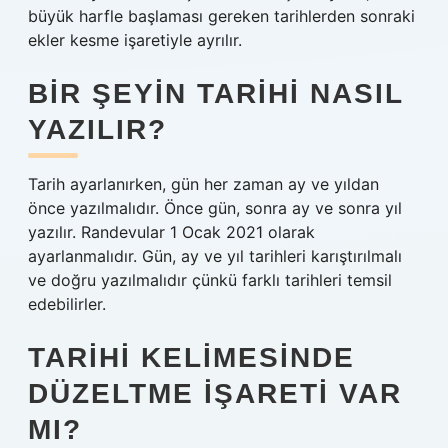
büyük harfle başlaması gereken tarihlerden sonraki
ekler kesme işaretiyle ayrılır.
BIR ŞEYIN TARIHI NASIL
YAZILIR?
Tarih ayarlanırken, gün her zaman ay ve yıldan
önce yazılmalıdır. Önce gün, sonra ay ve sonra yıl
yazılır. Randevular 1 Ocak 2021 olarak
ayarlanmalıdır. Gün, ay ve yıl tarihleri ​​karıştırılmalı
ve doğru yazılmalıdır çünkü farklı tarihleri ​​temsil
edebilirler.
TARIHI KELIMESINDE
DÜZELTME IŞARETI VAR
MI?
* * *
● **HOW TO COMPLETE THIS TASK**
Output, unchanged, only the lines from the one that holds "Tarih ayarlanırken, gün" through the last line of the material above.

● **RESPONSE AREA**
Tarih ayarlanırken, gün her zaman ay ve yıldan
önce yazılmalıdır. Önce gün, sonra ay ve sonra yıl
yazılır. Randevular 1 Ocak 2021 olarak
ayarlanmalıdır. Gün, ay ve yıl tarihleri ​​karıştırılmalı
ve doğru yazılmalıdır çünkü farklı tarihleri ​​temsil
edebilirler.
TARIHI KELIMESINDE
DÜZELTME IŞARETI VAR
MI?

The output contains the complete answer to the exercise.